New Targets for the Tournament

On November 12, we will release four new targets, with each target having both the 20-day and 60-day horizons, for a total of eight new columns in the train, validation, and live v4 data files described here.

Numerai scores submissions from data scientists against target_nomi. The Nomi target represents a transformation of the underlying stock returns with certain risks taken out eg. market beta. You can think of the targets as a residual return.

There are many different ways to compute residual returns and therefore many ways to create targets. For example, one target might be neutral to all market factors (country, sector, value, momentum, etc). Another target might be neutral to just some of them.

At Numerai we believe there is no “best model” which is why we ensemble thousands of models. For the same reason, we don’t believe there is one “best target” which is why Numerai releases multiple targets. Each target is a different way to train a model to learn how to earn returns under different risk constraints.

The 4 New Targets

  • The four new targets are named target_ralph, target_tyler, target_victor, and target_waldo.
  • Target_ralph is an improvement to Nomi in our internal backtests. Specifically, target_ralph purges certain uncompensated dimensions of risk and packs more portfolio-implementable returns into the target. For these reasons, we believe it will also help TC. Another interesting fact about target_ralph is that models trained on this target tend to have higher capacity, which is important as our AUM grows.
  • Models trained on target_tyler, target_victor, and target_waldo are all diversifying in different ways, and they ensemble well with models trained on target_nomi.
  • Target_tyler helps regulate how portfolios achieve neutrality with respect to various types of risk. In today’s volatile market environment, this is especially important. Our research indicates that an equal-weighted ensemble of models trained on Nomi and target_tyler tends to improve both portfolio return and Sharpe ratio.
  • Target_victor takes the idea of stock-specific return, and applies it to a much bigger set of risk variables. We believe models trained on this target would be less correlated with common predictors that people use, and thus potentially reducing crowding risk.
  • Target_waldo is in the same vein as target_tyler. While it is a bit less restrictive than target_tyler on certain risk dimensions, models trained on it also ensemble well with models trained on Nomi.

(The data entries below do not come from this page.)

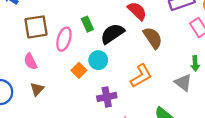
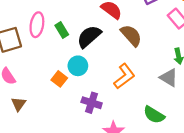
pink ellipse: (64, 39) -> (37, 25), moved
purple cross: (107, 97) -> (92, 103), turned 36

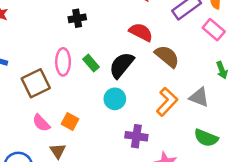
gray triangle: (169, 78) -> (199, 97), moved
orange square: (59, 79) -> (70, 121), moved

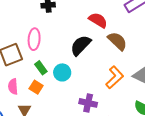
green rectangle: (91, 63) -> (41, 68), moved
cyan circle: (115, 99) -> (62, 72), moved
pink semicircle: (41, 123) -> (13, 87), turned 35

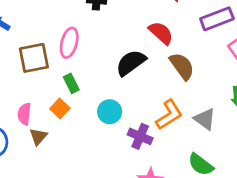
cyan circle: (62, 72) -> (110, 112), moved
pink semicircle: (13, 87) -> (24, 114), moved
purple cross: (88, 103) -> (140, 136), moved

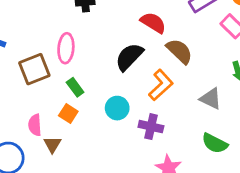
orange L-shape: (169, 115) -> (161, 85), moved

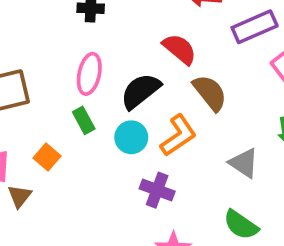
pink ellipse: (66, 48) -> (89, 74), moved
green rectangle: (75, 87) -> (84, 120), moved
cyan circle: (117, 108) -> (131, 137), moved

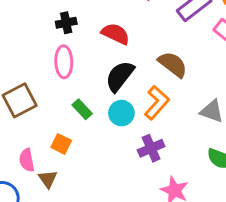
red semicircle: (180, 49) -> (116, 34), moved
pink ellipse: (89, 74) -> (64, 62), moved
purple cross: (157, 190) -> (151, 148), turned -30

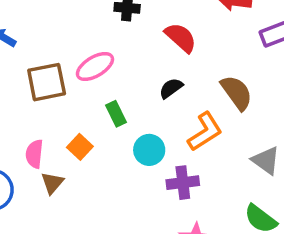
pink ellipse: (64, 62) -> (95, 66), moved, turned 44
black semicircle: (120, 76) -> (171, 88), size x0.6
cyan circle: (121, 113) -> (149, 150), moved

These four new targets will be in this Saturday morning’s data.

New Target Highlights

The new targets are reasonably different from Nomi, as shown in the correlation table below.

Correlation among Targets

Predictions from the models trained on these new targets can predict Nomi, and in some cases even beat the Nomi target, during the 433-era validation period.

The figure below shows that a model trained on target_ralph tends to outperform a model trained on target_nomi over 433 eras on the validation data.

Possible Avenues of Research

New targets can help data scientists in all kinds of ways. But here are some ideas for how to begin researching them.

  • Train a model with the same architecture or parameters as your best Nomi model on all the new targets. Can you find a set of weights for all four models which outperforms your current best Numerai model?
  • Feature selection can be important on Numerai especially as the number of features has increased over time. Via cross-validation can you show whether or not there are good subsets of features which work for some targets but not for others? Or is it a good idea to only use a subset of features which works on all targets?
  • Numerai gives out standard parameters for a LightGBM in our example script. We grid searched these parameters for target_nomi a long time ago. Is the set of LightGBM we use in the example script for Nomi not optimal for target_ralph, target_tyler, target_victor, and target_waldo? What works better for those targets?

We would be happy to review any of your initial results on the target in this forum thread. We have little doubt that the Numerai community will quickly discover interesting results we’ve missed while developing these for the last few months.

If the community can find easy improvements to the example script using these new targets, we always like updating it to give new Numerai users a head start. We’d be happy to review your pull request which updates that script.